Oswald's Ghost
After decades of
documentaries, fiction films, scholarly tomes, and mimeographed underground
newsletters, the assassination of President John F. Kennedy is as picked-over
as a week-old Thanksgiving turkey. Yet for much of its running time, Robert
Stone's documentary Oswald's Ghost proceeds as though it's delivering breaking news.

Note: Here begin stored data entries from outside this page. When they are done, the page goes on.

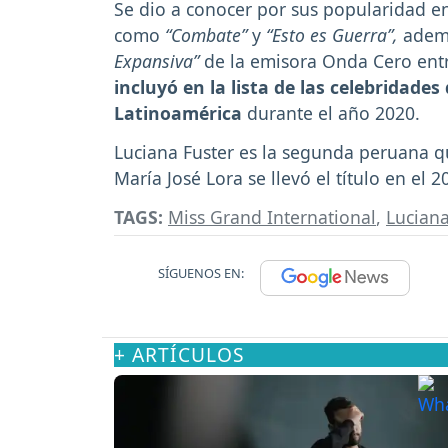
Se dio a conocer por sus popularidad en l
como
“Combate”
y
“Esto es Guerra”,
ademá
Expansiva”
de la emisora Onda Cero entr
incluyó en la lista de las celebridade
Latinoamérica
durante el año 2020.
Luciana Fuster es la segunda peruana q
María José Lora se llevó el título en el 2
TAGS:
Miss Grand International
,
Luciana
SÍGUENOS EN:
+ ARTÍCULOS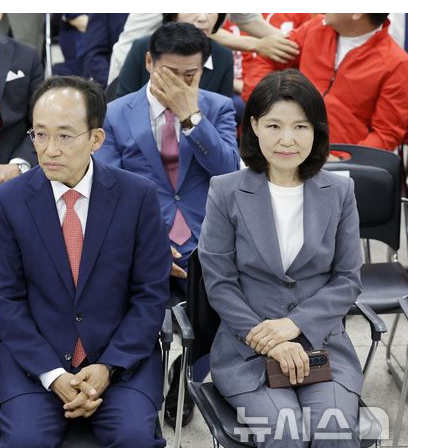
마쳐
장 기소
회
수…이병태
지(종합)
0.3만개
 4.1%로
말고 과감히
쪽 아웃바
 하향
별재난지역
…희망지 못
날씨]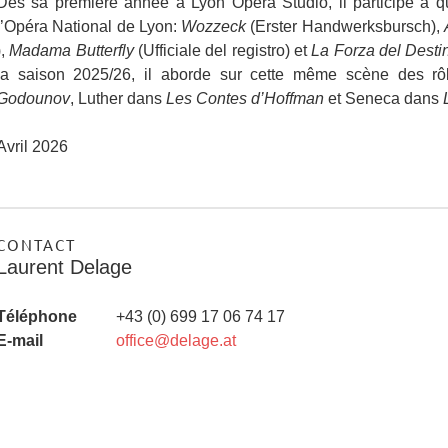
Dès sa première année à Lyon Opéra Studio, il participe à q
l’Opéra National de Lyon:
Wozzeck
(Erster Handwerksbursch),
),
Madama Butterfly
(Ufficiale del registro) et
La Forza del Desti
la saison 2025/26, il aborde sur cette même scène des rô
Godounov
, Luther dans
Les Contes d’Hoffman
et Seneca dans
Avril 2026
CONTACT
Laurent Delage
Téléphone
+43 (0) 699 17 06 74 17
E-mail
office@delage.at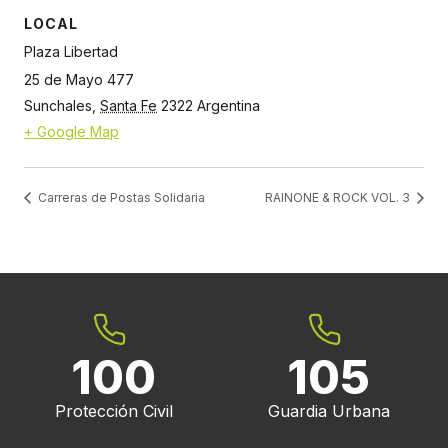
LOCAL
Plaza Libertad
25 de Mayo 477
Sunchales
,
Santa Fe
2322
Argentina
+ Google Map
Carreras de Postas Solidaria
RAINONE & ROCK VOL. 3
100
105
Protección Civil
Guardia Urbana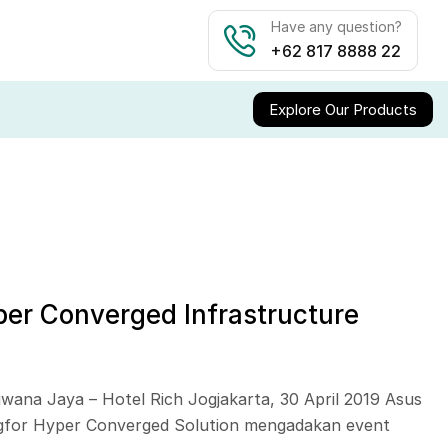
Have any question?
+62 817 8888 22
Explore Our Products
er Converged Infrastructure
wana Jaya – Hotel Rich Jogjakarta, 30 April 2019 Asus
gfor Hyper Converged Solution mengadakan event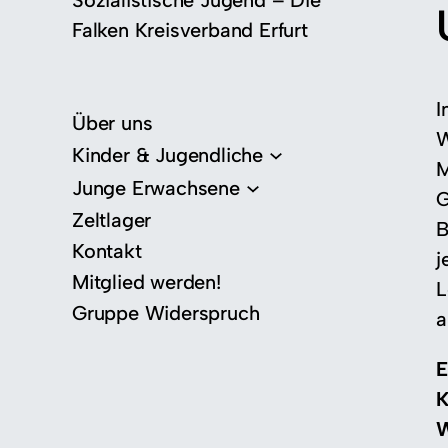
Sozialistische Jugend – Die
Falken Kreisverband Erfurt
I
Über uns
W
Kinder & Jugendliche
M
Junge Erwachsene
G
Zeltlager
B
Kontakt
j
Mitglied werden!
L
Gruppe Widerspruch
a
E
K
W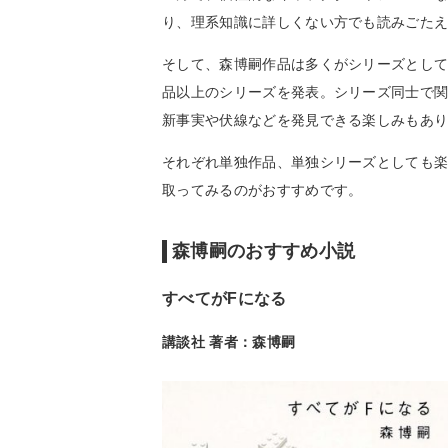
り、理系知識に詳しくない方でも読みごた
そして、森博嗣作品は多くがシリーズとして
品以上のシリーズを発表。シリーズ同士で
新事実や伏線などを発見できる楽しみもあ
それぞれ単独作品、単独シリーズとしても
取ってみるのがおすすめです。
森博嗣のおすすめ小説
すべてがFになる
講談社 著者：森博嗣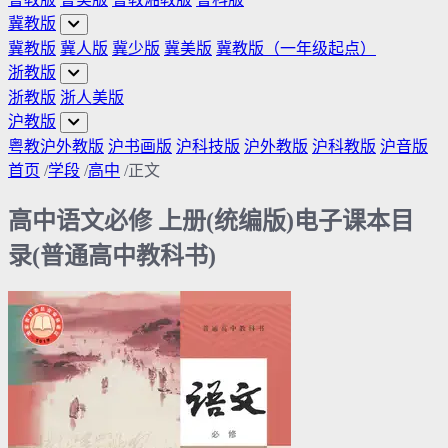
冀教版
冀教版
冀人版
冀少版
冀美版
冀教版（一年级起点）
浙教版
浙教版
浙人美版
沪教版
粤教沪外教版
沪书画版
沪科技版
沪外教版
沪科教版
沪音版
首页
/
学段
/
高中
/
正文
高中语文必修 上册(统编版)电子课本目
录(普通高中教科书)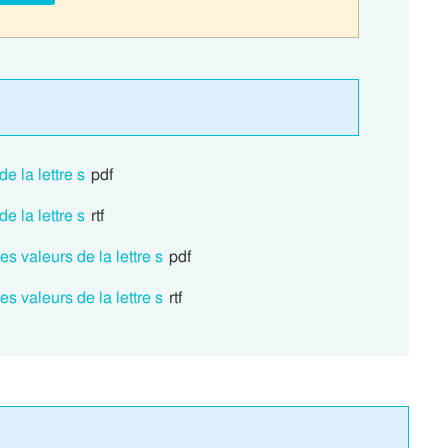
e la lettre s
pdf
e la lettre s
rtf
s valeurs de la lettre s
pdf
s valeurs de la lettre s
rtf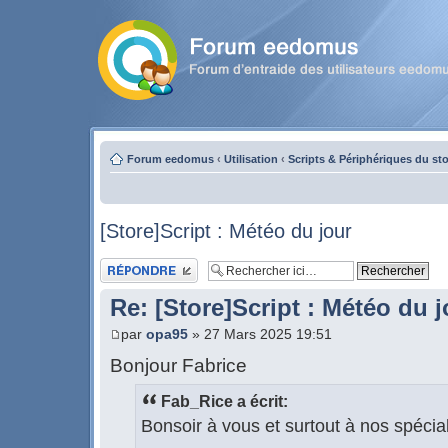
Forum eedomus
‹
Utilisation
‹
Scripts & Périphériques du st
[Store]Script : Météo du jour
Publier une réponse
Re: [Store]Script : Météo du j
par
opa95
» 27 Mars 2025 19:51
Bonjour Fabrice
Fab_Rice a écrit:
Bonsoir à vous et surtout à nos spécia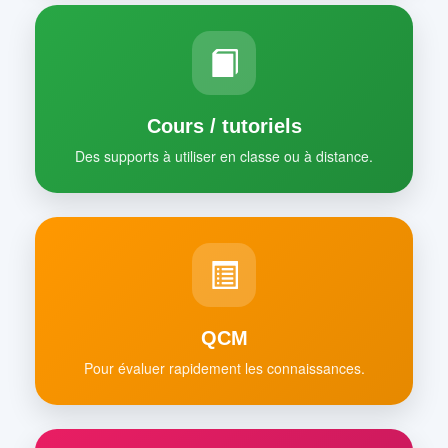
Cours / tutoriels
Des supports à utiliser en classe ou à distance.
QCM
Pour évaluer rapidement les connaissances.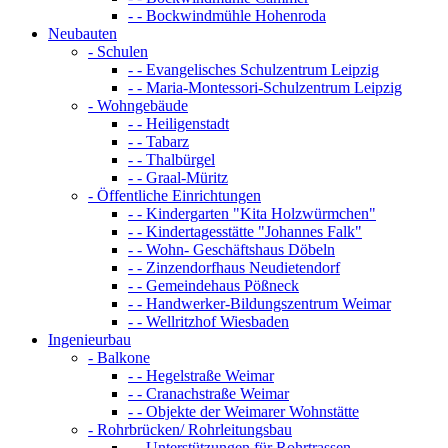
- - Bockwindmühle Hohenroda
Neubauten
- Schulen
- - Evangelisches Schulzentrum Leipzig
- - Maria-Montessori-Schulzentrum Leipzig
- Wohngebäude
- - Heiligenstadt
- - Tabarz
- - Thalbürgel
- - Graal-Müritz
- Öffentliche Einrichtungen
- - Kindergarten "Kita Holzwürmchen"
- - Kindertagesstätte "Johannes Falk"
- - Wohn- Geschäftshaus Döbeln
- - Zinzendorfhaus Neudietendorf
- - Gemeindehaus Pößneck
- - Handwerker-Bildungszentrum Weimar
- - Wellritzhof Wiesbaden
Ingenieurbau
- Balkone
- - Hegelstraße Weimar
- - Cranachstraße Weimar
- - Objekte der Weimarer Wohnstätte
- Rohrbrücken/ Rohrleitungsbau
- - Unterstützungen für Rohrtrassen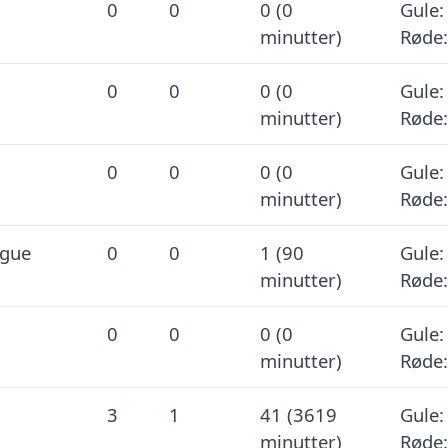
0
0
0 (0
Gule:
minutter)
Røde:
0
0
0 (0
Gule:
minutter)
Røde:
0
0
0 (0
Gule:
minutter)
Røde:
ague
0
0
1 (90
Gule:
minutter)
Røde:
0
0
0 (0
Gule:
minutter)
Røde:
3
1
41 (3619
Gule:
minutter)
Røde: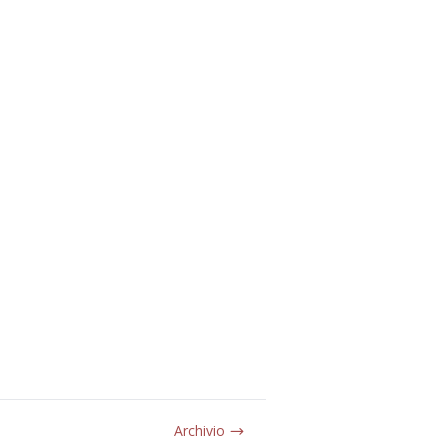
Archivio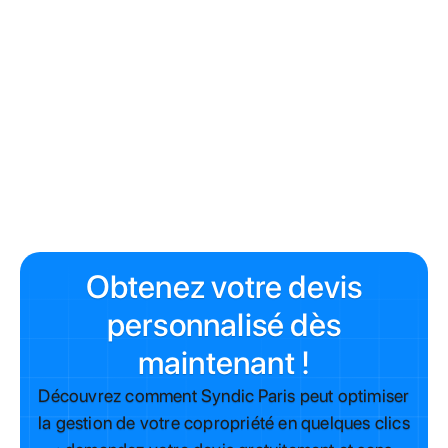
(surcoût 15 %)
Toiture-terrasse végétalisée : +120 000 € (surcout 20
%)
Délais administratifs allongés : +2 mois = +50 000 € de
frais généraux
Surcoût total : +353 000 € (29 % de hausse)
Obtenez votre devis
personnalisé dès
maintenant !
Découvrez comment Syndic Paris peut optimiser
la gestion de votre copropriété en quelques clics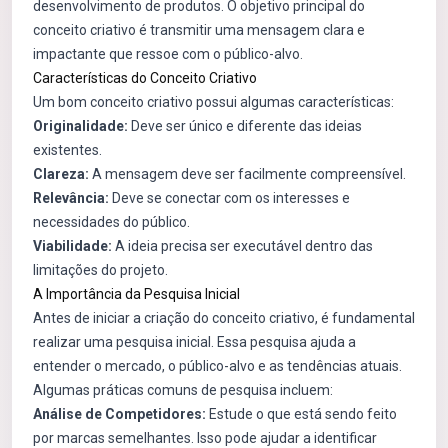
desenvolvimento de produtos. O objetivo principal do
conceito criativo é transmitir uma mensagem clara e
impactante que ressoe com o público-alvo.
Características do Conceito Criativo
Um bom conceito criativo possui algumas características:
Originalidade:
Deve ser único e diferente das ideias
existentes.
Clareza:
A mensagem deve ser facilmente compreensível.
Relevância:
Deve se conectar com os interesses e
necessidades do público.
Viabilidade:
A ideia precisa ser executável dentro das
limitações do projeto.
A Importância da Pesquisa Inicial
Antes de iniciar a criação do conceito criativo, é fundamental
realizar uma pesquisa inicial. Essa pesquisa ajuda a
entender o mercado, o público-alvo e as tendências atuais.
Algumas práticas comuns de pesquisa incluem:
Análise de Competidores:
Estude o que está sendo feito
por marcas semelhantes. Isso pode ajudar a identificar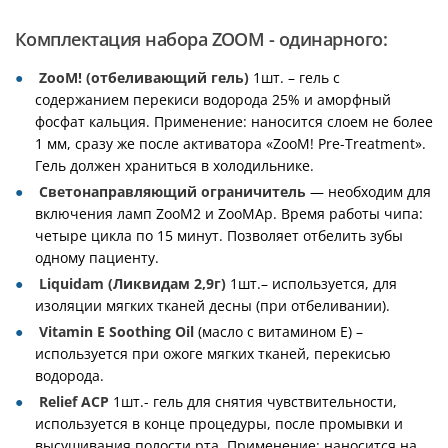
Комплектация набора ZOOM - одинарного:
ZooM! (отбеливающий гель)
1шт. – гель с
содержанием перекиси водорода 25% и аморфный
фосфат кальция. Применение: наносится слоем не более
1 мм, сразу же после активатора «ZooM! Pre-Treatment».
Гель должен храниться в холодильнике.
Светонаправляющий ограничитель
— необходим для
включения ламп ZooM2 и ZooMAp. Время работы чипа:
четыре цикла по 15 минут. Позволяет отбелить зубы
одному пациенту.
Liquidam (Ликвидам 2,9г)
1шт.– используется, для
изоляции мягких тканей десны (при отбеливании).
Vitamin E Soothing Oil
(масло с витамином Е) –
используется при ожоге мягких тканей, перекисью
водорода.
Relief ACP
1шт.- гель для снятия чувствительности,
используется в конце процедуры, после промывки и
высушивания полости рта. Применение: наносится на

Stone's stated purpose in making the film is to show how a national tragedy
evolved into something like a worldview. Some people's reactions to the Kennedy
shooting became their way of understanding the relationship between governments
and their people, and in a roundabout way, explaining how 9/11 begat the Iraq
War. But Stone gets sidetracked by details, and rather than thoroughly
examining those ramifications, he winds up rehashing all the old arguments in
favor of a Kennedy-killing conspiracy, and a few—too few—of the
arguments against.
Still, though the material
is hardly fresh, it retains some fascination, and Stone has assembled Oswald's
Ghost well,
with few of the stylistic tics that marred his Guerilla: The Taking Of Patty
Hearst.
Stone tracks how the story evolved in public over the course of a decade,
starting with immediate shock, followed by attempts to probe Lee Harvey
Oswald's psyche, then considerations of how one gunman could've logistically
pulled this off, and finally the proliferation of conspiracy theorists. Marking
that evolution helps bring the work of the Warren Commission into clearer
focus. Since they, like everyone, were proceeding from the premise that Oswald
acted alone, they made the data fit the conclusion, however improbably.
Of course, some feel the
Warren Commission got it right—though Stone doesn't really grant those
people an audience—and some feel that they got it wrong on purpose, as
part of the larger conspiracy. Oswald's Ghost isn't about settling the
argument in any conclusive way; it's more about the creeping paranoia and
distrust that began to seize the American people beginning in the '60s, as many
asked, "If our government can certify a pack of lies like the Warren Report,
then what else will they lie about?" Or at least it would've been about that, if Stone
hadn't gotten caught up in hitting the assassination high points all over
again. Late in the film, Stone interviews Norman Mailer, a one-time
conspiracy-believer who eventually wrote a book that tried to get inside
Oswald's head, explaining how Oswald's story is America's story. In less than a
minute, Mailer describes the documentary Stone should've made.